■ Task goal:
A word-for-word copy of the records that follow is needed, with every picture omitted.

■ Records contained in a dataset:
===============

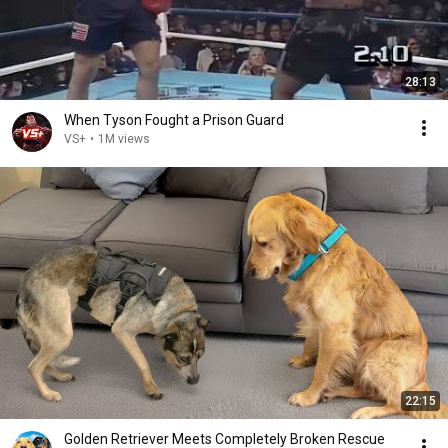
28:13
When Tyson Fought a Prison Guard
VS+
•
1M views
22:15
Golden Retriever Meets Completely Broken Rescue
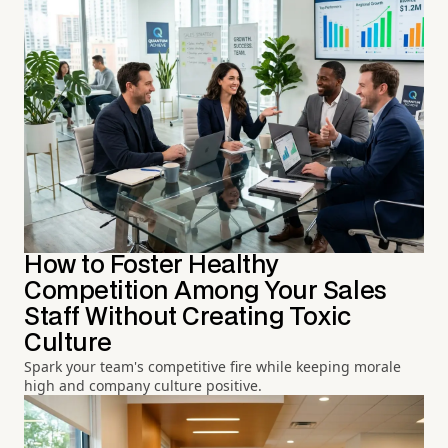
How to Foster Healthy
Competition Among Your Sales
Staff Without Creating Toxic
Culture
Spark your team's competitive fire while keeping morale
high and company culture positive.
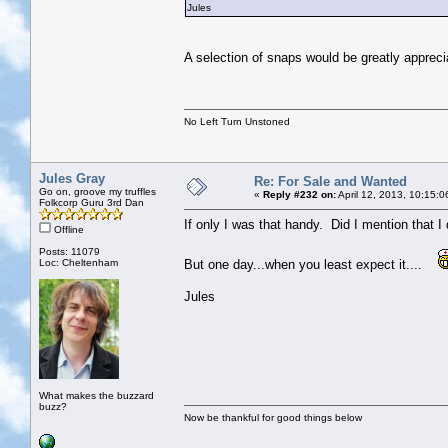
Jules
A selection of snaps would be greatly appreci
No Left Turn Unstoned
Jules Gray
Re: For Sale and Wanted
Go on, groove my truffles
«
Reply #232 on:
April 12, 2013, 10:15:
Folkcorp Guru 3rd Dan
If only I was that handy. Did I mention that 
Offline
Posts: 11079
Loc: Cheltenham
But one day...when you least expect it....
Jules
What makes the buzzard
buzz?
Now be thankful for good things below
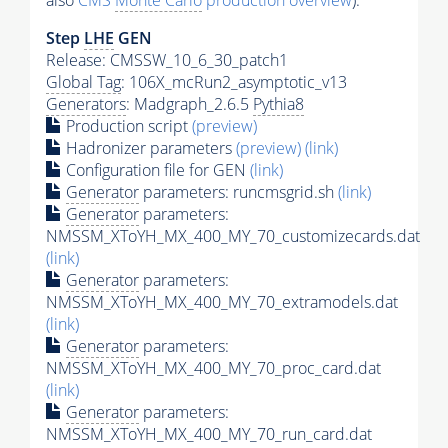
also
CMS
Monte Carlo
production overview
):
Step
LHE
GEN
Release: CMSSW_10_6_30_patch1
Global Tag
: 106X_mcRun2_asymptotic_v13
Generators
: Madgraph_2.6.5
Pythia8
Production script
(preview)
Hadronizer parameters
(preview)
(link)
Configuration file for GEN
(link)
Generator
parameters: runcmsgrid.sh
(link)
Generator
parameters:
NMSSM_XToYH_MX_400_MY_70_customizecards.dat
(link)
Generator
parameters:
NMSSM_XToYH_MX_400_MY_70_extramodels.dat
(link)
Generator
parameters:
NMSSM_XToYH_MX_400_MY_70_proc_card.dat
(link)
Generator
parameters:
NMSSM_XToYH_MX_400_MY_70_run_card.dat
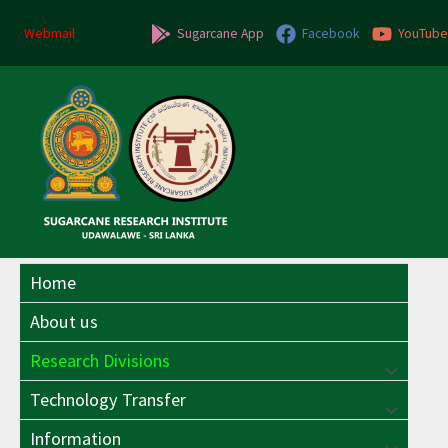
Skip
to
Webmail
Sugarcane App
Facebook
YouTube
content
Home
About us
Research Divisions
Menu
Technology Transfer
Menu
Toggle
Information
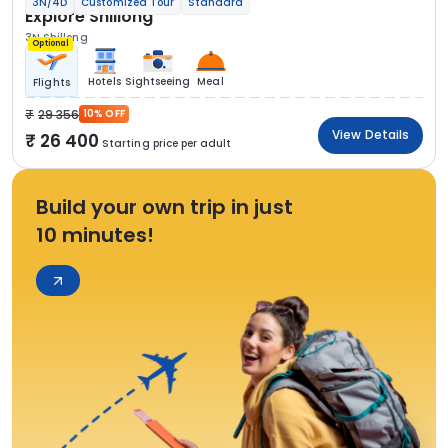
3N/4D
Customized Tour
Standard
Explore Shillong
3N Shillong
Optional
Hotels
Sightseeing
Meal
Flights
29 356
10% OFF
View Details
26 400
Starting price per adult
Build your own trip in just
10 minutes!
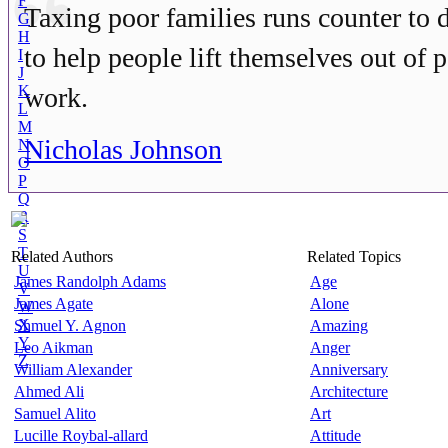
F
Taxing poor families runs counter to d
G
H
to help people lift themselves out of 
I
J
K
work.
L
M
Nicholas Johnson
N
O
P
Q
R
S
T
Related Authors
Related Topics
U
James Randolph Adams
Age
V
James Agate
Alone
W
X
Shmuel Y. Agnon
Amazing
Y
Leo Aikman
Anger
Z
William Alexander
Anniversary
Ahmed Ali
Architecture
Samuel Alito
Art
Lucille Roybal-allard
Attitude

===============

■ Your response:
28:13
When Tyson Fought a Prison Guard
VS+
•
1M views
22:15
Golden Retriever Meets Completely Broken Rescue
How to Foster Healthy
Competition Among Your Sales
Staff Without Creating Toxic
Culture
Spark your team's competitive fire while keeping morale
high and company culture positive.
Jules
A selection of snaps would be greatly appreci
No Left Turn Unstoned
Jules Gray
Re: For Sale and Wanted
Go on, groove my truffles
«
Reply #232 on:
April 12, 2013, 10:15:
Folkcorp Guru 3rd Dan
If only I was that handy. Did I mention that 
Offline
Posts: 11079
Loc: Cheltenham
But one day...when you least expect it....
Jules
What makes the buzzard
buzz?
Now be thankful for good things below
also
CMS
Monte Carlo
production overview
):
Step
LHE
GEN
Release: CMSSW_10_6_30_patch1
Global Tag
: 106X_mcRun2_asymptotic_v13
Generators
: Madgraph_2.6.5
Pythia8
Production script
(preview)
Hadronizer parameters
(preview)
(link)
Configuration file for GEN
(link)
Generator
parameters: runcmsgrid.sh
(link)
Generator
parameters:
NMSSM_XToYH_MX_400_MY_70_customizecards.dat
(link)
Generator
parameters:
NMSSM_XToYH_MX_400_MY_70_extramodels.dat
(link)
Generator
parameters:
NMSSM_XToYH_MX_400_MY_70_proc_card.dat
(link)
Generator
parameters:
NMSSM_XToYH_MX_400_MY_70_run_card.dat
Skip
to
Webmail
Sugarcane App
Facebook
YouTube
content
Home
About us
Research Divisions
Menu
Technology Transfer
Menu
Toggle
Information
3N/4D
Customized Tour
Standard
Explore Shillong
3N Shillong
Optional
Hotels
Sightseeing
Meal
Flights
29 356
10% OFF
View Details
26 400
Starting price per adult
Build your own trip in just
10 minutes!
F
Taxing poor families runs counter to d
G
H
to help people lift themselves out of 
I
J
K
work.
L
M
Nicholas Johnson
N
O
P
Q
R
S
T
Related Authors
Related Topics
U
James Randolph Adams
Age
V
James Agate
Alone
W
X
Shmuel Y. Agnon
Amazing
Y
Leo Aikman
Anger
Z
William Alexander
Anniversary
Ahmed Ali
Architecture
Samuel Alito
Art
Lucille Roybal-allard
Attitude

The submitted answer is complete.